Lewis – Culture of Fields
Having spent 2014–15 at Harvard University on a Herchel Smith Scholarship, I was delighted to return to Emmanuel this year (I completed my BA in English in 2014) to study for an MPhil in Criticism and Culture.
It is only due to the generosity of Emmanuel College members that I have been able to do so, after receiving a generous studentship from Emmanuel drawn from the Late 80s Fund and a donation from another member.
The scope and range of the course means I have been able to study broadly. In Michaelmas term I wrote an essay on Derek Jarman’s ‘materialist imagination’. I was interested in how this critical perspective was manifest in his famous garden at Prospect Cottage in Dungeness. This was followed up by coursework in Lent term concerning the poetry of J H Prynne. My essay was dedicated to understanding structural developments over the course of Prynne’s poetic oeuvre within the context of the ‘Anthropocene’.

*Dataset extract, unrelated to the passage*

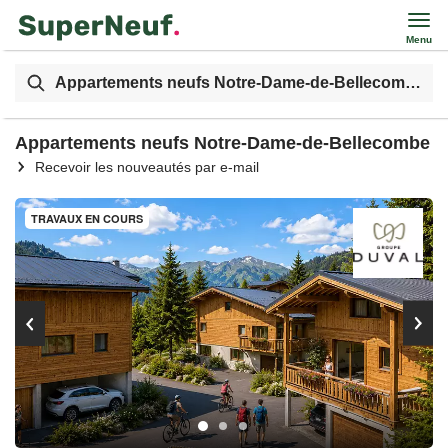
Menu
Appartements neufs Notre-Dame-de-Bellecombe
Appartements neufs Notre-Dame-de-Bellecombe
Recevoir les nouveautés par e-mail
TRAVAUX EN COURS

Easter term has been largely devoted to completing a thesis, in which I assess representations of fields as both a literal and representational site of political struggle and significance in three recent English films: Patrick Keiller’s Robinson in Ruins (2010), Amy Jump and Ben Wheatley’s A Field in England (2013), and Jeremy Deller’s The Battle of Orgreave (2001). I discuss the various ways these films reclaim and re-present moments from the history of radicalism, as a means of contesting typical cultural representations of fields, specifically, and the pastoral-bucolic more generally. I was fortunate to be supervised patiently and diligently by Robert Macfarlane, Fellow of Emmanuel and my former Director of Studies. It was a pleasure and a privilege to be taught by a leading figure in the field.
As well as these research components, there have also been weekly seminars. The highlight was ‘The post-pastoral; or, representing the Anthropocene’ course in Lent term. Closely allied to my own academic interests, it expanded upon and deepened my understanding of aspects central to my research. The course culminated with an incredible field trip to a former atomic weapon testing site, now a nature reserve maintained by the National Trust.
The development of my work and life this year has resulted in a successful application to continue my studies for a PhD, still at Emmanuel. The generosity of members has allowed me to pursue the study and career which I desire above all others and I am hugely grateful for the continuing support I have received. I eagerly look forward to three more years in these environs.